▸ **WORK REQUEST**
Look below. Copy each line that has "哪里问题" in it.

'''

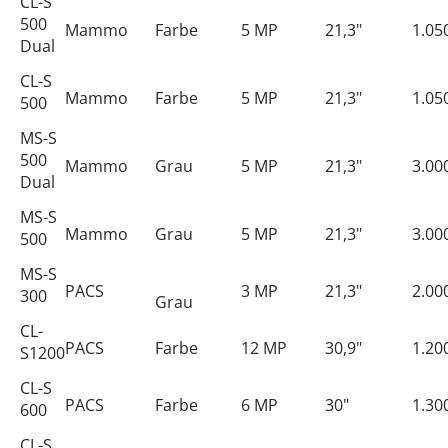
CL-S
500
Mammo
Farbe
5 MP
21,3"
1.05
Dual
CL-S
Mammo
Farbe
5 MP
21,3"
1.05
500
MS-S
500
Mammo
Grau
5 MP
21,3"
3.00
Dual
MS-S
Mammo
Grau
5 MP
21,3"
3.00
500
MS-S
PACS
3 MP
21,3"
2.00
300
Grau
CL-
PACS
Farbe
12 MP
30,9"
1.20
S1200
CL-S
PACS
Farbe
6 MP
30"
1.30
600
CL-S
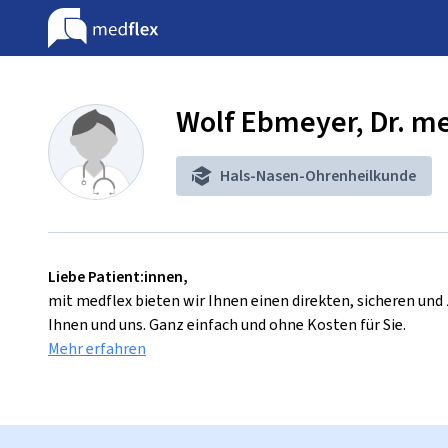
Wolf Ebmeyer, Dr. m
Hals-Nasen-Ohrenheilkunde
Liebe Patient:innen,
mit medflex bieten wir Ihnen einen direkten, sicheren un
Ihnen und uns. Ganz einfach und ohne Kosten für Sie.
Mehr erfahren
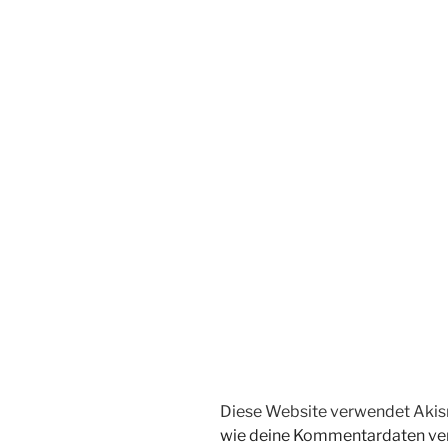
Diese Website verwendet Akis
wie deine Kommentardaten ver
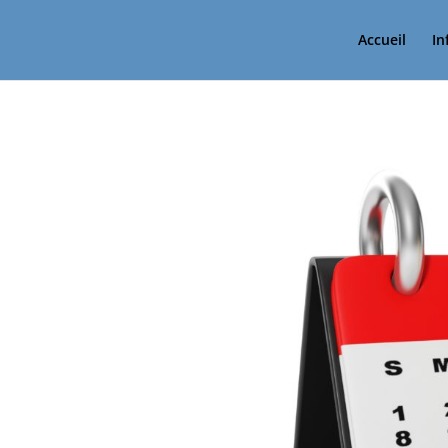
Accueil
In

'''
'''

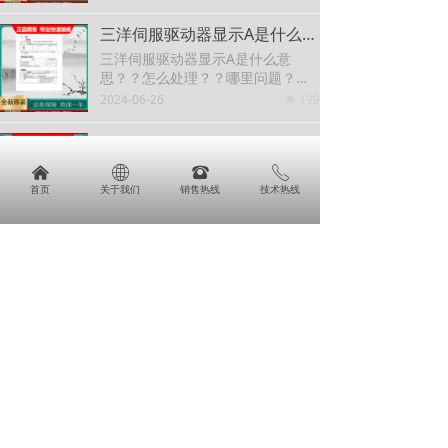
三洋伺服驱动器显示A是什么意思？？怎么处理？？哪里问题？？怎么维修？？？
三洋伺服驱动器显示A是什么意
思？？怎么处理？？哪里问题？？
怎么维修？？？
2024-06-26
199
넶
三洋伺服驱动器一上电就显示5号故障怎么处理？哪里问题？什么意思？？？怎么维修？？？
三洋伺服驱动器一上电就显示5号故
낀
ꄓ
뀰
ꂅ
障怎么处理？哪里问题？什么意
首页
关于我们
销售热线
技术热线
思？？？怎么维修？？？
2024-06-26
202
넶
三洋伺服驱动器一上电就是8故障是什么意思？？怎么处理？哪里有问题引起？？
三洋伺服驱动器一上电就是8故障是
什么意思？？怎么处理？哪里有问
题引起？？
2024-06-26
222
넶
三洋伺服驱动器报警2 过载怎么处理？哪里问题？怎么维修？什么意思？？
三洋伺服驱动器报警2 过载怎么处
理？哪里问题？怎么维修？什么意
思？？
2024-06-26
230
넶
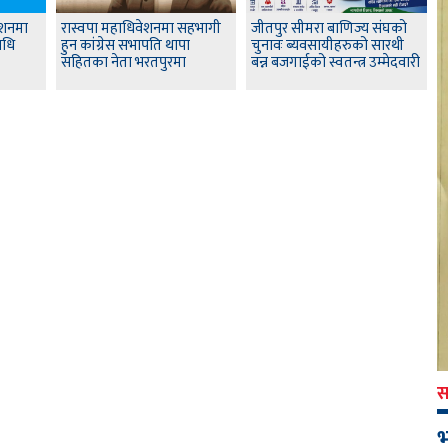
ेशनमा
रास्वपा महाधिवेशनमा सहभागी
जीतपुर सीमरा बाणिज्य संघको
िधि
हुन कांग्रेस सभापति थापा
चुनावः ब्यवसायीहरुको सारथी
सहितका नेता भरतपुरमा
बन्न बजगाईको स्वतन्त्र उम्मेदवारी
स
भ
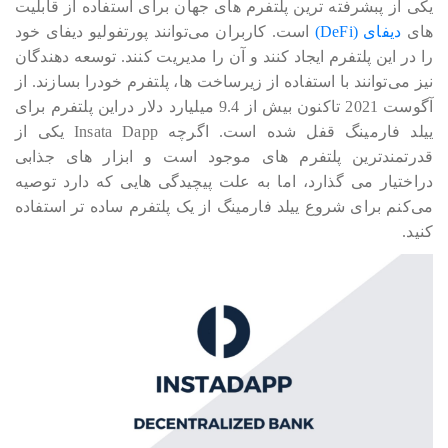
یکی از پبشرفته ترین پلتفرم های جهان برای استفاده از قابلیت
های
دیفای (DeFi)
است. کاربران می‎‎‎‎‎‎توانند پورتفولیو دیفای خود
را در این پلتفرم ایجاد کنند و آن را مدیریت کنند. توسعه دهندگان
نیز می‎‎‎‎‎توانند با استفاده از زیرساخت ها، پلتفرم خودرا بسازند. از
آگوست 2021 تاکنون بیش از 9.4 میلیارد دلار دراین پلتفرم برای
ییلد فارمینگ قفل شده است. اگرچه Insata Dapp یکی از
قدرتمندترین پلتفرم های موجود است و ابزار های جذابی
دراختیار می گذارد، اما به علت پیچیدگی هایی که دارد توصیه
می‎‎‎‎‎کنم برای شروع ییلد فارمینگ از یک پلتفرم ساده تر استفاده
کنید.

'''

▸ **WRITTEN REPLY**
三洋伺服驱动器显示A是什么意思？？怎么处理？？哪里问题？？怎么维修？？？
思？？怎么处理？？哪里问题？？
三洋伺服驱动器一上电就显示5号故障怎么处理？哪里问题？什么意思？？？怎么维修？？？
障怎么处理？哪里问题？什么意
三洋伺服驱动器报警2 过载怎么处理？哪里问题？怎么维修？什么意思？？
理？哪里问题？怎么维修？什么意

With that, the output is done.